Fear is created from thought and thought is basically illusion. When we are afraid to approach a member of the opposite sex or give a speech in front of a crowd, our thoughts create fear based on past hurt, which in turn creates a fear based on a painful future which doesn’t even exist.
To remain present, is to remain grounded in reality (whatever that is). It’s to just be. To live breath by breath. Because in the single moment of a breath, truth is revealed: Who we are in this moment is ok.
In the context of love making, I feel this is extremely important. Given the opportunity to share an intimate moment with a partner calls for undivided attention which, oddly enough just means to truly let go. to surrender. To be vulnerable. Once again to cherish the moment. Breath by breath, kiss by kiss, touch by touch. Not just genital pleasure, but to open your heart fully and pressing your souls together.

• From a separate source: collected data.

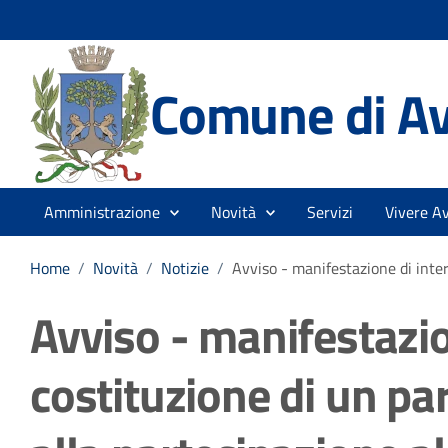
Comune di Av
Amministrazione
Novità
Servizi
Vivere Av
Home
/
Novità
/
Notizie
/
Avviso - manifestazione di inter
Avviso - manifestazio
costituzione di un par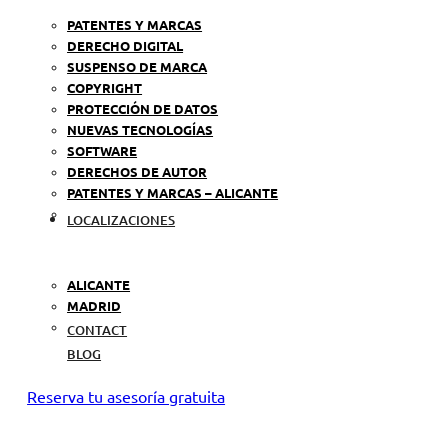
PATENTES Y MARCAS
DERECHO DIGITAL
SUSPENSO DE MARCA
COPYRIGHT
PROTECCIÓN DE DATOS
NUEVAS TECNOLOGÍAS
SOFTWARE
DERECHOS DE AUTOR
PATENTES Y MARCAS – ALICANTE
LOCALIZACIONES
ALICANTE
MADRID
CONTACT
BLOG
Reserva tu asesoría gratuita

“[I]Standing in my power[/I]” to me means to find out who I am. It’s also to figure out who I want to become. I want to find a way to live life with happiness and joy, hold true to my values, love my partner deeply, and fulfill my purpose (whatever that is). I’ve been struggling with the idea of a purpose and creating one.

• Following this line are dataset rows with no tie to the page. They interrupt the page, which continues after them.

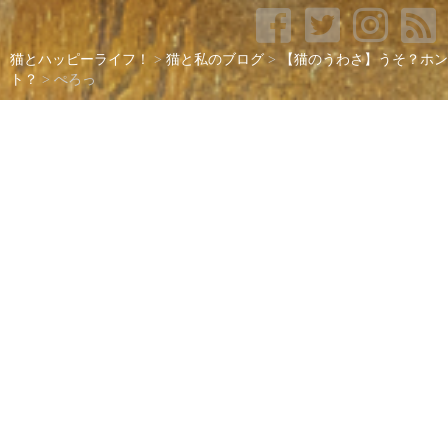
猫とハッピーライフ！
>
猫と私のブログ
>
【猫のうわさ】うそ？ホン
ト？
>
ぺろっ
ぺろっ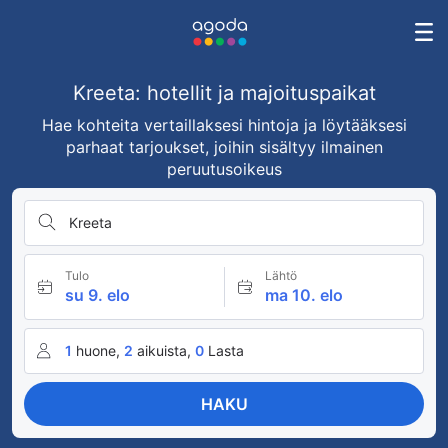
Kreeta: hotellit ja majoituspaikat
Hae kohteita vertaillaksesi hintoja ja löytääksesi
parhaat tarjoukset, joihin sisältyy ilmainen
peruutusoikeus
Kreeta
Tulo
Lähtö
su 9. elo
ma 10. elo
1
huone,
2
aikuista,
0
Lasta
HAKU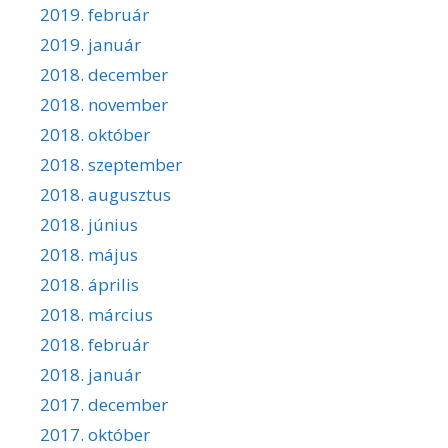
2019. február
2019. január
2018. december
2018. november
2018. október
2018. szeptember
2018. augusztus
2018. június
2018. május
2018. április
2018. március
2018. február
2018. január
2017. december
2017. október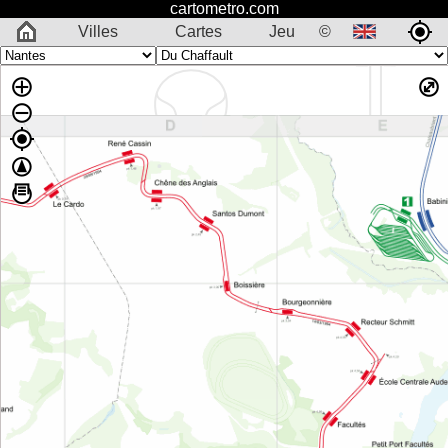
cartometro.com
Villes
Cartes
Jeu
©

I think more importantly, it’s to be vulnerable (here I go with that word again). To go out into the world and not let problems get in the way. To not crumble at the thoughts of the debt I’m going to accrue while in college and be strong enough to face that when I get out. Also, to have faith that I will be able to afford a home, go on vacations, start a family, and provide for my partner. To be strong enough, to be weak with my partner. To be strong enough to notice those weaknesses and instead of running or hiding, face them head on.
To be strong and vulnerable enough to truly love my parter. To be able to sit with her in deep struggle and vulnerability, and not try to fix it, but just hear her and be with her and hold space for it. To be a man who doesn’t derive his power from controlling and fixing everything. Especially, his woman.
I am a bit perplexed and don’t see how these things and fear of decisions relates directly to one’s intimacy or sex life with another.
My lack of confidence and self-esteem in my life has caused me to half-heartedly approach love, career, studies, the world.
Because of my fear of vulnerability. Because of my need to please others and seek validation, I have not fully lived. This has transitioned into my intimacy and relationships because I have walked too cautiously and out of fear have not escalated sexually or romantically in a way that felt natural. It has caused distance and made myself and the women I was “pursing” uncomfortable–ultimately ending the relationship.
I guess what I’m looking for with yoga is the ability to calm my mind and find my true self. This way I can move past the fear of vulnerability and head out into the world with a strong & full heart. This way I can live life the way I want to: Passionately and with love. I can open my heart and love so deeply even when their are no guarantees. So, if I end up “failing,” I can then say that I truly loved and lost–AND be ok with this. At least I know I gave it my best.